Micahel's crimson cockpit lights turned black and burst into flame. Black fire surrounded him, hungering to consume him. . . .

Black
fire? A part of him, only a glimmer, refused to believe. . . . Gouts of flame licked into him, singing audibly, whizzing and whining, exulting in suffering and death. . . .

He fought the blackness and its searing pain. No one had ever breached his defenses like this. He struggled inside his own shields, trying to loose himself from Firebird Angelo.

The mutation! Was
this
what
killed Dru Polar?

Before he could fire his second missile, his alpha matrix ripped. Streaks of blinding light drove from all angles into his center of inner vision. His epsilon carrier ruptured, flinging energy out against the blinding streaks. At the back of his head, down his spine, and then through every nerve of his body, ganglions withered in fiery heat.
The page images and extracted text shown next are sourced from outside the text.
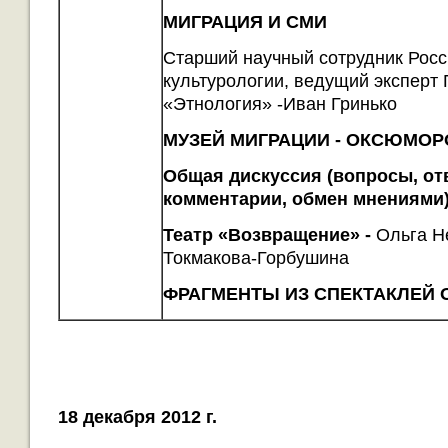
МИГРАЦИЯ И СМИ
Старший научный сотрудник Росс
культурологии, ведущий эксперт 
«Этнология» -Иван Гринько
МУЗЕЙ МИГРАЦИИ - ОКСЮМОР
Общая дис
куссия (вопросы, от
комментарии, обмен мнениями
Театр «Возвращение» -
Ольга Н
Токмакова-Горбушина
ФРАГМЕНТЫ ИЗ СПЕКТАКЛЕЙ О
18 декабря 2012 г.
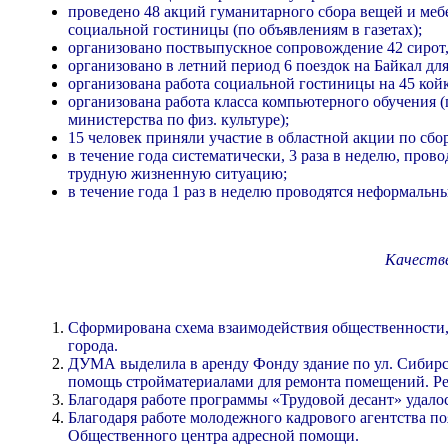
проведено 48 акций гуманитарного сбора вещей и мебе
социальной гостиницы (по объявлениям в газетах);
организовано поствыпускное сопровождение 42 сирот,
организовано в летний период 6 поездок на Байкал для 
организована работа социальной гостиницы на 45 кой
организована работа класса компьютерного обучения (
министерства по физ. культуре);
15 человек приняли участие в областной акции по сбо
в течение года систематически, 3 раза в неделю, про
трудную жизненную ситуацию;
в течение года 1 раз в неделю проводятся неформальн
Качеств
Сформирована схема взаимодействия общественности, 
города.
ДУМА выделила в аренду Фонду здание по ул. Сибирс
помощь стройматериалами для ремонта помещений. Ре
Благодаря работе программы «Трудовой десант» удало
Благодаря работе молодежного кадрового агентства по
Общественного центра адресной помощи.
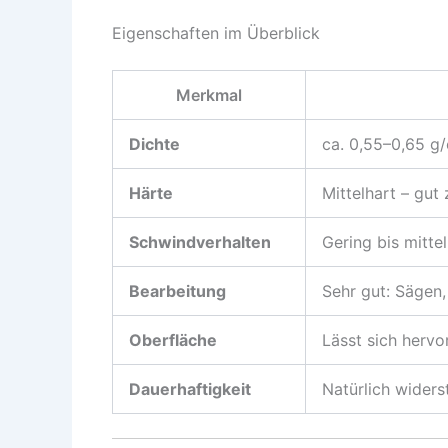
Eigenschaften im Überblick
Merkmal
Dichte
ca. 0,55–0,65 g
Härte
Mittelhart – gut
Schwindverhalten
Gering bis mittel
Bearbeitung
Sehr gut: Sägen,
Oberfläche
Lässt sich hervo
Dauerhaftigkeit
Natürlich widers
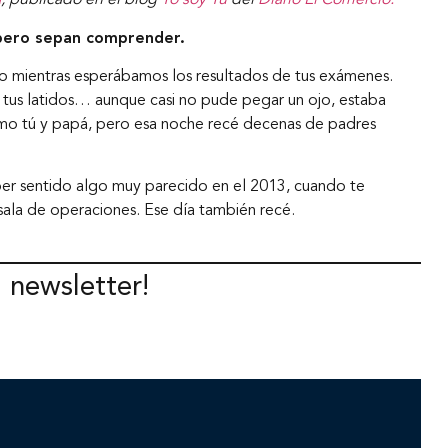
a
, publicado en el blog
Yo soy Tú
del
Diario El Comercio.
spero sepan comprender.
o mientras esperábamos los resultados de tus exámenes.
tir tus latidos… aunque casi no pude pegar un ojo, estaba
como tú y papá, pero esa noche recé decenas de padres
er sentido algo muy parecido en el 2013, cuando te
a sala de operaciones. Ese día también recé.
l newsletter!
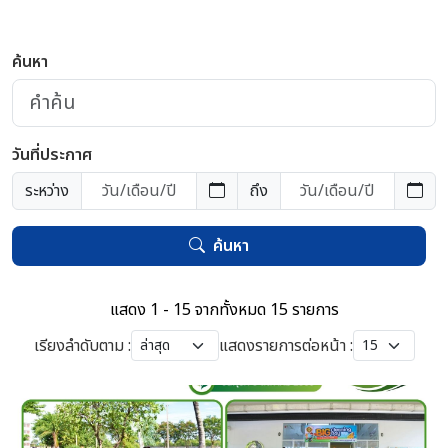
ค้นหา
วันที่ประกาศ
ระหว่าง
ถึง
ค้นหา
แสดง 1 - 15 จากทั้งหมด 15 รายการ
เรียงลำดับตาม :
แสดงรายการต่อหน้า :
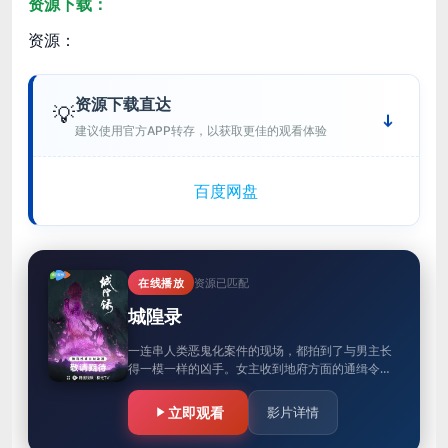
资源下载：
资源：
资源下载直达
💡
建议使用官方APP转存，以获取更佳的观看体验
百度网盘
在线播放
资源已匹配
城隍录
一连串人类恶鬼化案件的现场，都拍到了与男主长
得一模一样的凶手。女主收到地府方面的通缉令，
将男主逮捕归案等待黑白无常审判。为洗脱罪名，
男主逼不得已用计胁迫女主一起…
立即观看
影片详情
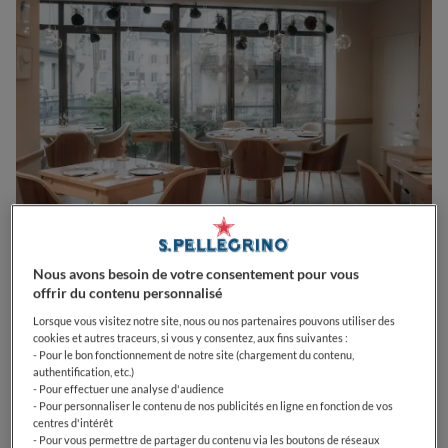
0
0
0
0
0
Nous avons besoin de votre consentement pour vous
offrir du contenu personnalisé
Lorsque vous visitez notre site, nous ou nos partenaires pouvons utiliser des
cookies et autres traceurs, si vous y consentez, aux fins suivantes :
62 Rue de Faramand
39600
Arbois
France
- Pour le bon fonctionnement de notre site (chargement du contenu,
authentification, etc.)
- Pour effectuer une analyse d'audience
CLOSED
Opens
Mardi,
12:15-13:30, 19:15-20:30
- Pour personnaliser le contenu de nos publicités en ligne en fonction de vos
VOIR HORAIRES D'OUVERTURE
centres d'intérêt
- Pour vous permettre de partager du contenu via les boutons de réseaux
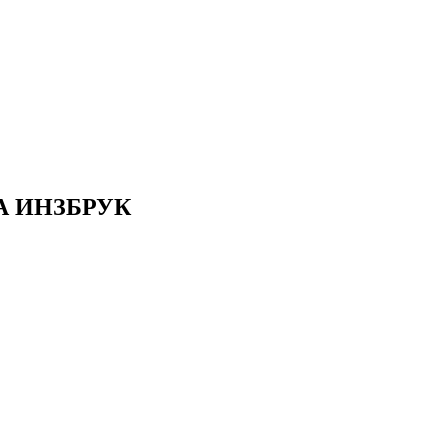
А ИНЗБРУК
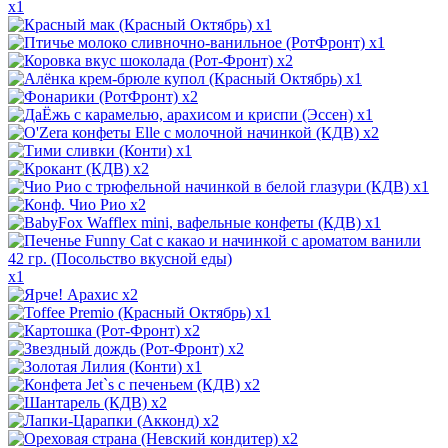
x1
x1
x1
x2
x1
x2
x1
x2
x1
x2
x1
x2
x1
x1
x2
x1
x2
x2
x1
x2
x2
x2
x2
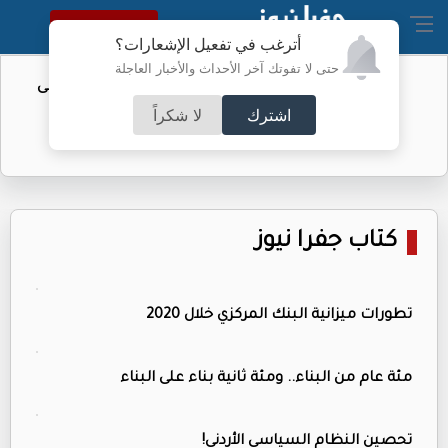
النسخة الكاملة
أترغب في تفعيل الإشعارات؟
حتى لا تفوتك آخر الأحداث والأخبار العاجلة
تأجيل مؤتمر تقديم "الزاكي" مدربًا للنشامى
اشترك
لا شكراً
كتاب جفرا نيوز
تطورات ميزانية البنك المركزي خلال 2020
مئة عام من البناء.. ومئة ثانية بناء على البناء
تحصين النظام السياسي الأردني!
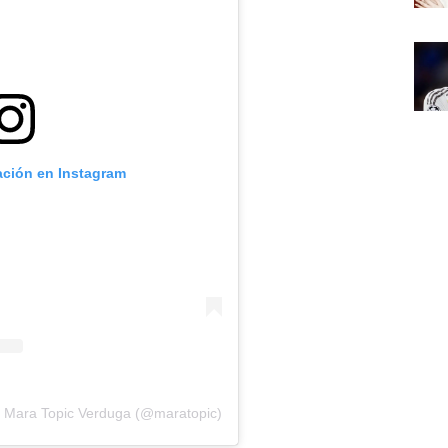
ación en Instagram
r Mara Topic Verduga (@maratopic)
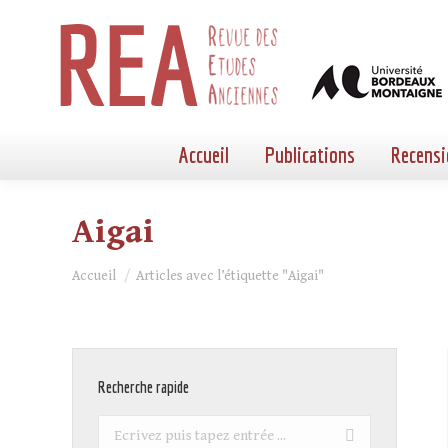
Accueil
Publications
Recensi
Aigai
Vous êtes ici :
Accueil
Articles avec l’étiquette "Aigai"
Recherche rapide
Recherche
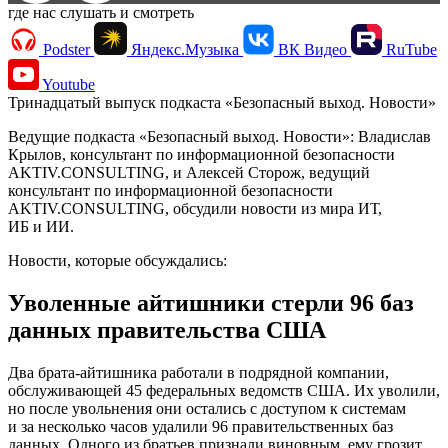
где нас слушать и смотреть
Podster
Яндекс.Музыка
ВК Видео
RuTube
Youtube
Тринадцатый выпуск подкаста «Безопасный выход. Новости»
Ведущие подкаста «Безопасный выход. Новости»: Владислав
Крылов, консультант по информационной безопасности
AKTIV.CONSULTING, и Алексей Сторож, ведущий
консультант по информационной безопасности
AKTIV.CONSULTING, обсудили новости из мира ИТ,
ИБ и ИИ.
Новости, которые обсуждались:
Уволенные айтишники стерли 96 баз
данных правительства США
Два брата-айтишника работали в подрядной компании,
обслуживающей 45 федеральных ведомств США. Их уволили,
но после увольнения они остались с доступом к системам
и за несколько часов удалили 96 правительственных баз
данных. Одного из братьев признали виновным, ему грозит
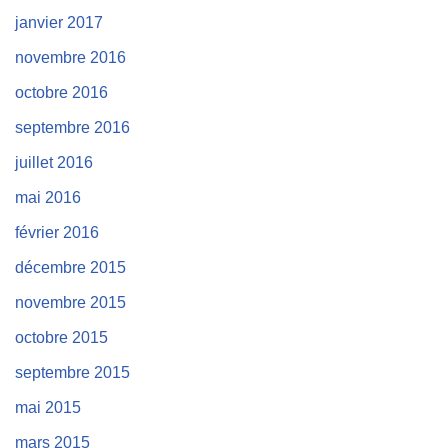
janvier 2017
novembre 2016
octobre 2016
septembre 2016
juillet 2016
mai 2016
février 2016
décembre 2015
novembre 2015
octobre 2015
septembre 2015
mai 2015
mars 2015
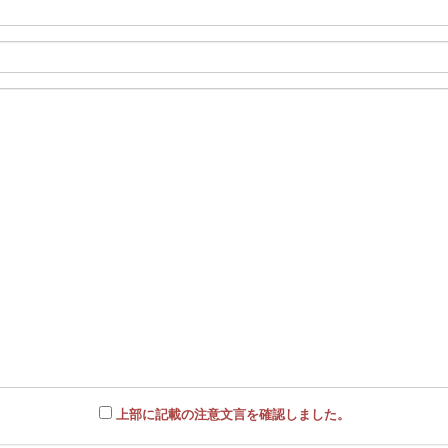
上部に記載の注意文言を確認しました。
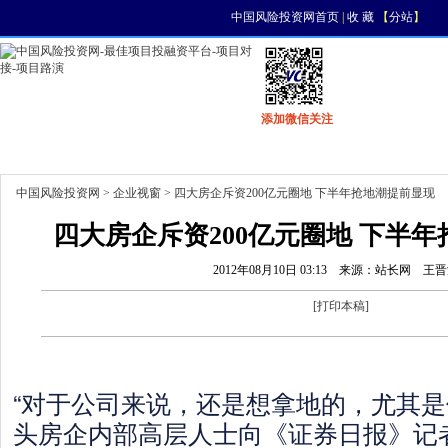
中国风险投资网首页
|
收 藏
【
分站
】
添加微信关注
首页
资讯
找项目
找资金
风投活动
中国风险投资网
>
企业视窗
> 四大房企斥资200亿元圈地 下半年抢地潮提前显现
四大房企斥资200亿元圈地 下半
2012年08月10日 03:13
来源：站长网
王晋
[
打印本稿
]
“对于公司来说，还是想拿地的，尤其是
头房企内部高层人士向《证券日报》记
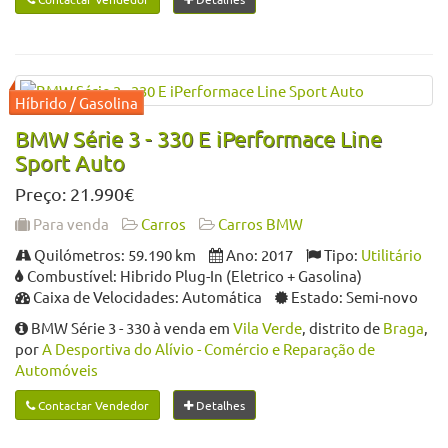
BMW Série 3 - 330 E iPerformace Line
Sport Auto
Preço: 21.990€
Para venda
Carros
Carros BMW
Quilómetros: 59.190 km
Ano: 2017
Tipo:
Utilitário
Combustível: Hibrido Plug-In (Eletrico + Gasolina)
Caixa de Velocidades: Automática
Estado: Semi-novo
BMW Série 3 - 330 à venda em
Vila Verde
, distrito de
Braga
,
por
A Desportiva do Alívio - Comércio e Reparação de
Automóveis
Contactar Vendedor
Detalhes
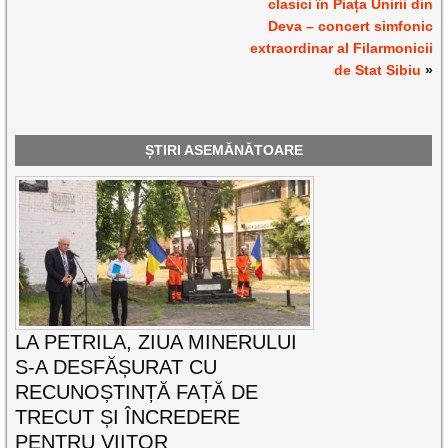
clasici în Piața Unirii din
Deva – concert simfonic
extraordinar al Filarmonicii
de Stat Sibiu
»
ȘTIRI ASEMĂNĂTOARE
LA PETRILA, ZIUA MINERULUI
S-A DESFĂȘURAT CU
RECUNOȘTINȚĂ FAȚĂ DE
TRECUT ȘI ÎNCREDERE
PENTRU VIITOR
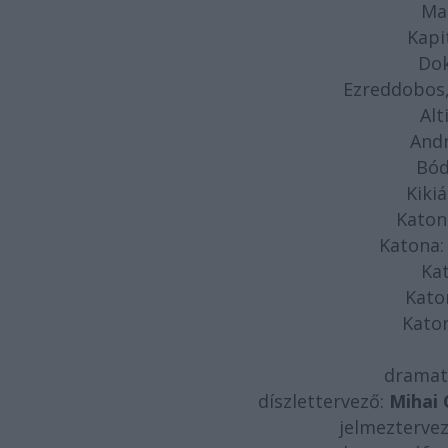
Ma
Kapi
Dok
Ezreddobos,
Alt
And
Bód
Kikiá
Katon
Katona
Ka
Kato
Kato
dramat
díszlettervező:
Mihai 
jelmezterve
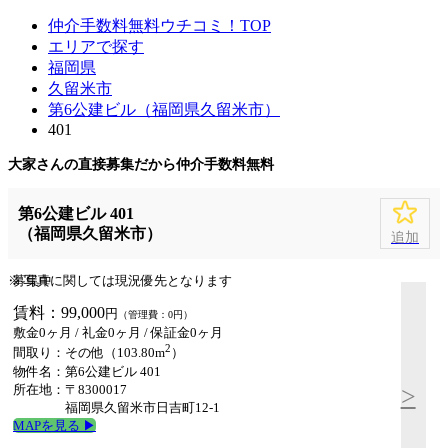
仲介手数料無料ウチコミ！TOP
エリアで探す
福岡県
久留米市
第6公建ビル（福岡県久留米市）
401
大家さんの直接募集だから
仲介手数料無料
第6公建ビル 401
（福岡県久留米市）
追加
※ 写真に関しては現況優先となります
募集中
賃料：99,000
円
（管理費：0円）
敷金0ヶ月
/
礼金0ヶ月
/
保証金0ヶ月
2
間取り：その他（103.80m
）
物件名：第6公建ビル 401
所在地：〒8300017
>
福岡県久留米市日吉町12-1
MAPを見る ▶︎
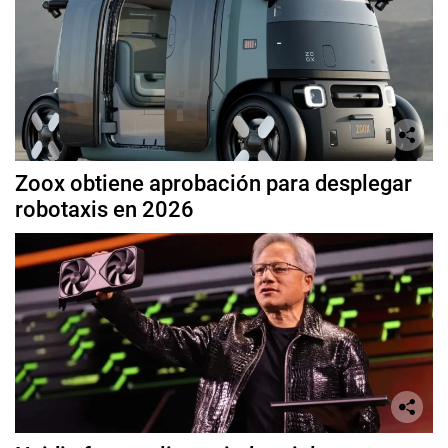
Zoox obtiene aprobación para desplegar
robotaxis en 2026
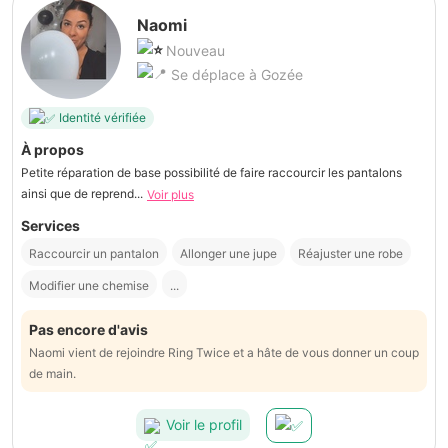
Naomi
Nouveau
Se déplace à Gozée
Identité vérifiée
À propos
Petite réparation de base possibilité de faire raccourcir les pantalons
ainsi que de reprend...
Voir plus
Services
Raccourcir un pantalon
Allonger une jupe
Réajuster une robe
Modifier une chemise
...
Pas encore d'avis
Naomi vient de rejoindre Ring Twice et a hâte de vous donner un coup
de main.
Voir le profil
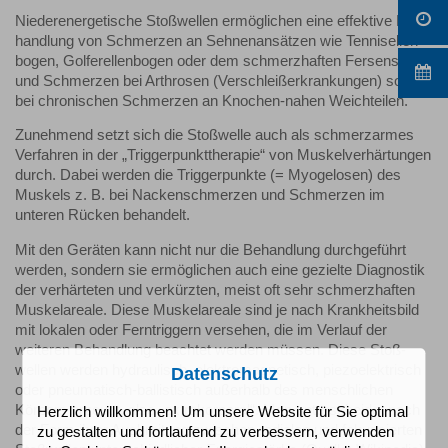
Niederenergetische Stoß­wellen ermög­lichen eine effektive Be­
hand­lung von Schmerzen an Sehnen­an­sätzen wie Tennis­ellen­
bogen, Golfer­­ellen­bogen oder dem schmerz­haften Fersen­sporn
und Schmerzen bei Arthrosen (Verschleiß­er­kran­kungen) sowie
bei chro­nischen Schmerzen an Knochen-nahen Weich­teilen.
Zunehmend setzt sich die Stoß­welle auch als schmerz­armes
Verfah­ren in der „Trigger­punkt­therapie“ von Muskel­­ver­härtungen
durch. Dabei werden die Trigger­punkte (= Myogelosen) des
Muskels z. B. bei Nacken­schmerzen und Schmerzen im
unteren Rücken behandelt.
Mit den Geräten kann nicht nur die Behandlung durch­geführt
werden, sondern sie ermög­lichen auch eine gezielte Diag­nostik
der verhär­teten und verkürzten, meist oft sehr schmerz­haften
Muskel­areale. Diese Muskel­­areale sind je nach Krank­heits­­bild
mit lokalen oder Fern­triggern versehen, die im Verlauf der
weiteren Behandlung beachtet werden müssen. Diese Stoß­
wellen werden hydrau­lisch, elektro­magnetisch, piezo­elektrisch
Datenschutz
oder pneumatisch-­ballistisch außer­halb des mensch­lichen
Körpers erzeugt, also „extra­korporal“. Man unter­scheidet nach
Herzlich willkommen! Um unsere Website für Sie optimal
der Form ihrer Aus­breitung zwischen radialen und fokus­sierten
zu gestalten und fortlaufend zu verbessern, verwenden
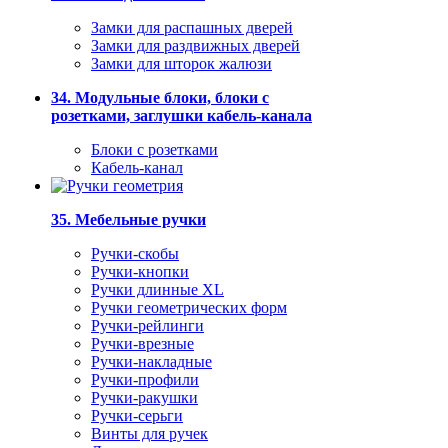
Замки для распашных дверей
Замки для раздвижных дверей
Замки для шторок жалюзи
34. Модульные блоки, блоки с
розетками, заглушки кабель-канала
Блоки с розетками
Кабель-канал
35. Мебельные ручки
Ручки-скобы
Ручки-кнопки
Ручки длинные XL
Ручки геометрических форм
Ручки-рейлинги
Ручки-врезные
Ручки-накладные
Ручки-профили
Ручки-ракушки
Ручки-серьги
Винты для ручек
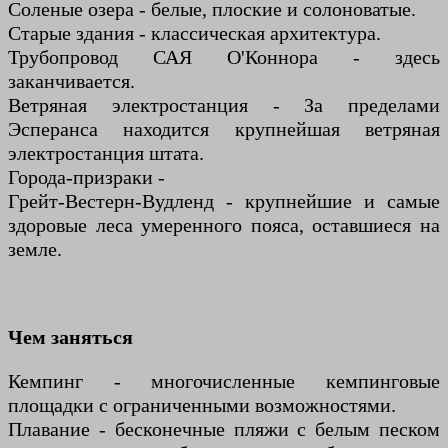
Соленые озера - белые, плоские и солоноватые.
Старые здания - классическая архитектура.
Трубопровод САЯ О'Коннора - здесь
заканчивается.
Ветряная электростанция - За пределами
Эсперанса находится крупнейшая ветряная
электростанция штата.
Города-призраки -
Грейт-Вестерн-Вудленд - крупнейшие и самые
здоровые леса умеренного пояса, оставшиеся на
земле.
Чем заняться
Кемпинг - многочисленные кемпинговые
площадки с ограниченными возможностями.
Плавание - бесконечные пляжи с белым песком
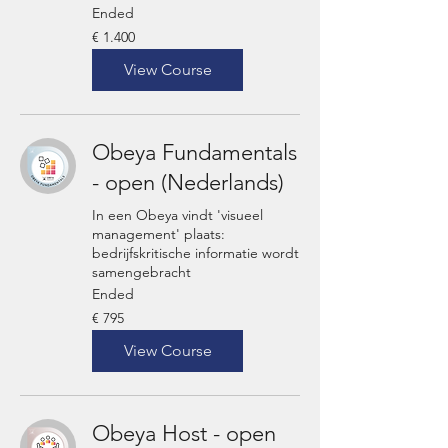
Ended
1.400
€ 1.400
euro
View Course
Obeya Fundamentals
- open (Nederlands)
In een Obeya vindt 'visueel
management' plaats:
bedrijfskritische informatie wordt
samengebracht
Ended
795
€ 795
euro
View Course
Obeya Host - open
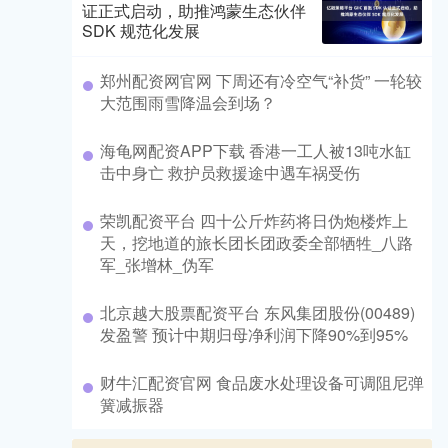
证正式启动，助推鸿蒙生态伙伴
SDK 规范化发展
​郑州配资网官网 下周还有冷空气“补货” 一轮较
大范围雨雪降温会到场？
​海龟网配资APP下载 香港一工人被13吨水缸
击中身亡 救护员救援途中遇车祸受伤
​荣凯配资平台 四十公斤炸药将日伪炮楼炸上
天，挖地道的旅长团长团政委全部牺牲_八路
军_张增林_伪军
​北京越大股票配资平台 东风集团股份(00489)
发盈警 预计中期归母净利润下降90%到95%
​财牛汇配资官网 食品废水处理设备可调阻尼弹
簧减振器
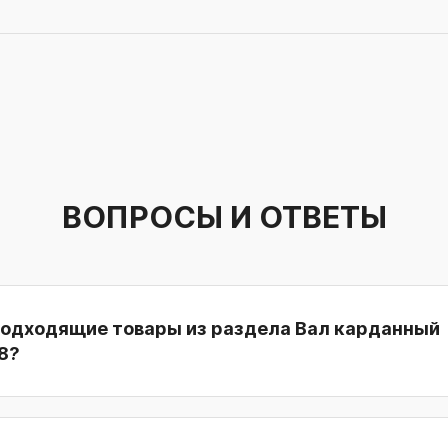
ВОПРОСЫ И ОТВЕТЫ
подходящие товары из раздела Вал карданный
8?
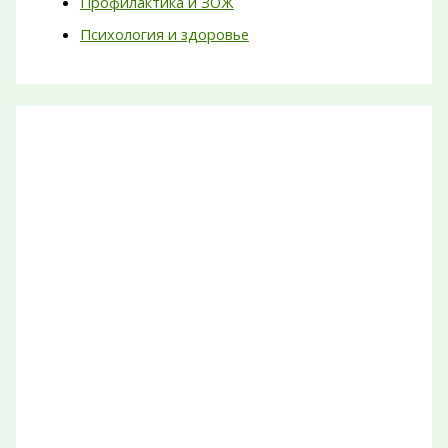
Профилактика и ЗОЖ
Психология и здоровье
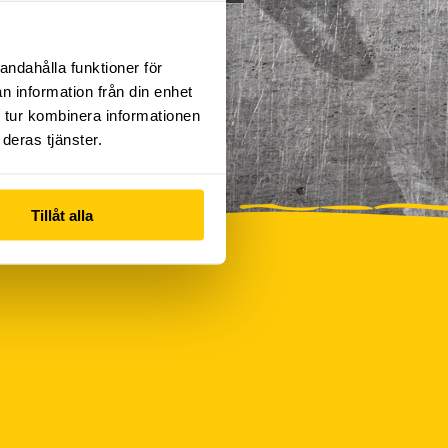
andahålla funktioner för
n information från din enhet
 tur kombinera informationen
deras tjänster.
Tillåt alla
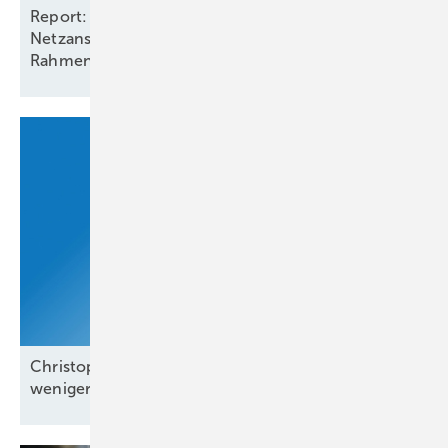
Report: Batteriespeicher benötigen
Netzanschlüsse und stabile
Rahmenbedingungen
Christoph Siegle von Bauwatch: „Wir reagieren in
weniger als einer
Minute“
He plummeted toward the planet.

 

Brennen flew wildly toward open space, curled by his inflated EV suit into a fetal tuck. The blast that blew him from the ship had distracted him from his turn. He'd lost fusion energy, and Micahel still held him in watch-link. He sensed Mari's fall into her own flaming darkness as the Shuhr fielding team amplified that heat to scalding torment. Gasping, he plunged down inside himself. He had only one defense against fear: his own focused dependence.

Mighty One, destroy my enemies.

In you is truth, and life forever

The watch-link dissolved in a burst of agony as Micahel lost consciousness, but the fielding techs kept on pressing their attack. No human mind could endure this.

Three Zed's surface spun crazily. His enemies amplified that sensation, too. Bile rose in his throat.